After you’ve narrowed down the region, you’ll need to find a accommodations there. I always check the reviews on TripAdvisor. Not only do you get to know what’s good and what’s bad about certain hotels, you also learn a lot of tips and secrets that you won’t find anywhere else. For example, we recently stayed at the Four Seasons at Manele Bay on Lanai and from reading the TripAdvisor reviews, we learned that we could get a free room upgrade, free breakfast (daily), and one free lunch just by booking with a specific credit card. This tip saved us a lot of money and really help us have a more enjoyable time!
4. Plan Your Basic Itinerary
Okay, here’s where my true nerdiness comes to light. I have found time and time again that planning out a simple itinerary helps me to have a more fun and relaxing vacation. Now, I’m not talking about planning out every hour, but to have the basic must see and do’s identified and planned keeps me from having to worry about it when I’m actually there.
Make a list of all the things you want to do. Consider:
- sites you must see and absolutely don’t want to miss
- activities you want to do
- a few top Hawaii restaurants that feature the island’s cuisine
Use the map to see what makes the most sense to combine on the same day to minimize your driving time and maximize your enjoyment time. See this article for ideas on planning your Hawaii vacation itinerary.

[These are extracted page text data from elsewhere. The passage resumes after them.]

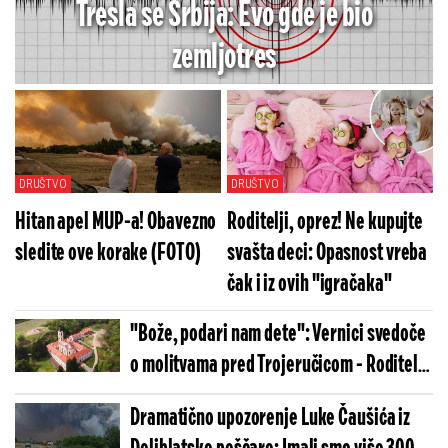
Tresla se Srbija: Evo gde je bio
zemljotres
DRUŠTVO
DRUŠTVO
Hitan apel MUP-a! Obavezno
Roditelji, oprez! Ne kupujte
sledite ove korake (FOTO)
svašta deci: Opasnost vreba
čak i iz ovih "igračaka"
"Bože, podari nam dete": Vernici svedoče
o molitvama pred Trojeručicom - Roditelji
se vraćali u ovaj manastir sa bebom u
Dramatično upozorenje Luke Čaušića iz
naručju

As far as restaurants go, if there is a special place you want to go for sunset, then make your reservations one to two weeks in advance– the earlier the better. (See more sunset dining tips here.)
For activities that you really, really want to do, spend some time comparing different activity providers. Compare what’s included in the tours and prices. Look online for reviews. Luaus, helicopter tours and organized snorkeling tour are all activities that are worth the research time. For helicopter tours in particular, you really should invest the time to select a helicopter tour that suits your needs and has a safe record. My experience has been that I have saved money by booking some of the activities online before I arrive in Hawaii.

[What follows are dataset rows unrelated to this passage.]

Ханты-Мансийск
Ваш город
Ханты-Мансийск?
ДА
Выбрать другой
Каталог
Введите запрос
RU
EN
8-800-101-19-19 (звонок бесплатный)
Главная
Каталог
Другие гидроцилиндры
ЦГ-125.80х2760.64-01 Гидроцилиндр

Let’s really reveal my nerdiness now. As you plan your itinerary, make up a basic chart or spreadsheet to have a central list of all the necessary information. The basic idea of it looks something like this:
|Friday, Sept 28||Flight to Maui, Flight Numbers XYZ. Arrive Maui at 4:30 p.m.|
Rental Car with XYZ Company
Check in at Super Swank and Uber Chic Resort and Spa 😉
|Reservation # 654321|
Reservation # 123456
|Saturday, Sept 29||See Haleakala Sunrise|
Breakfast at Kula Lodge
Back to Swank Resort for Pool Time
Sunset Dinner at Plantation House Restaurant
|Don’t forget to bring print out of directions and warm clothes|
Reservation at 6 p.m.
Notice in the example above that I say to bring a print out of directions to Haleakala. Spend a few minutes anticipating the vacation spots that you might need directions. Haleakala is a prime example of destination that you’d be wise to print out directions from your hotel the park. You’ll be driving in the dark, so it would be helpful to have your driving directions set so you’re not navigating on the fly. Another example of where you might need to print directions is if you are staying outside of Waikiki/Honolulu area of Oahu and you want to drive into the city to check out the sites.
Create a folder to gather directions, confirmations, your itinerary, and flight details, etc. It is so useful to have all that key information in one spot.
5. Pack and Get Ready to Have Fun
So after a little planning and organizing, you are all set for a perfect vacation. The only thing left to do is to pack and you can find tips for Hawaii vacation packing here. Your hard work is done now! All you have to do is enjoy! Aloha!